Many people are unaware that a prisoner who is incarcerated by the State of Michigan is required to reimburse the State for the cost of his stay. The State Correctional Facility Reimbursement Act gives the State the right to take up to 90% percent of the value of a prisoner’s assets in order to reimburse the taxpayers. The prisoner is allowed to keep a home up to $50,000 in value and to keep the money saved by the prisoner from the wages and bonsues paid while he was incarcerated. In addition, a Court must consider the prisoner’s legal obligations to support a spouse, minor children or other dependents, before allowing the State to take the prisoner’s assets.
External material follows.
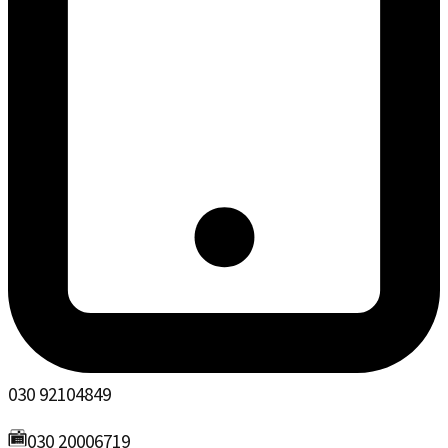
030 92104849
030 20006719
Disclaiming Assets Does Not Work

It is common for this issue to arise when a prisoner is set to inherit money or be paid a settlement. Often, the prisoner will try to “disclaim” the assets, or say “no” to receiving the payment, so that the State cannot get reimbursed. In the recent case of State Treasurer v. Snyder (decided on November 29, 2011), the Michigan Court of Appeals made clear that a prisoner’s “assets” include property that is DUE to a prisoner. In that case, the prisoner was the beneficiary on his mother’s life insurance policy. So, the moment that his mother died, the prisoner was DUE the life insurance money. The Court ruled that it was irrelevant that the prisoner tried to stop the funds from being paid to him. The moment the funds were DUE, the State had a right to 90% of the life insurance proceeds.

The same result would be true if the prisoner was an heir under a will or trust. Unless the documents make clear that the inheritance is not DUE to the prisoner, then the inheritance will be used to reimburse the State of Michigan.